Adam Mansfield

Personal information
- Full name: Adam Peter Mansfield
- Born: 21 August 1991 (age 35) Bury St Edmunds, Suffolk, England
- Batting: Right-handed
- Role: Wicket-keeper

Domestic team information
- 2011–2019: Suffolk
- 2014: Cambridge MCCU

Career statistics
| Competition | First-class |
| Matches | 2 |
| Runs scored | 38 |
| Batting average | 12.66 |
| 100s/50s | 0/0 |
| Top score | 31* |
| Catches/stumpings | 6/0 |
- Source: Cricinfo, 11 July 2019

= Adam Mansfield =

English cricketer (born 1991)

Adam Peter Mansfield (born 21 August 1991) is an English former first-class cricketer.

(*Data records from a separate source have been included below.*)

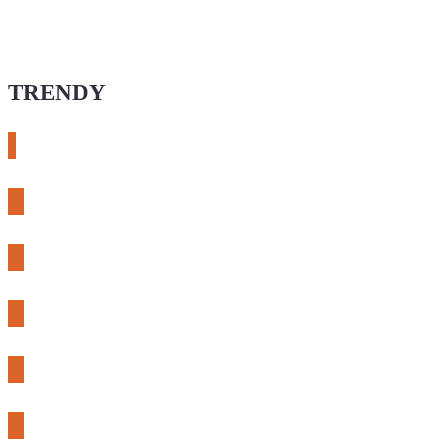
TRENDY
# esphome
# rtl-sdr
# meshcore
# expLORA
# meshtastic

Mansfield was born at Bury St Edmunds in August 1991. He was educated at the Colchester Institute, before going up to Anglia Ruskin University. While studying at Anglia Ruskin, he made two appearances in first-class cricket for Cambridge MCCU in 2014, against Surrey and Essex. He scored 38 runs in these matches, with a high score of 31 not out. In addition to playing first-class cricket, Mansfield also played minor counties cricket for Suffolk from 2011 to 2019, making 31 appearances in the Minor Counties Championship, eighteen appearances in the MCCA Knockout Trophy, and sixteen appearances in the Minor Counties T20.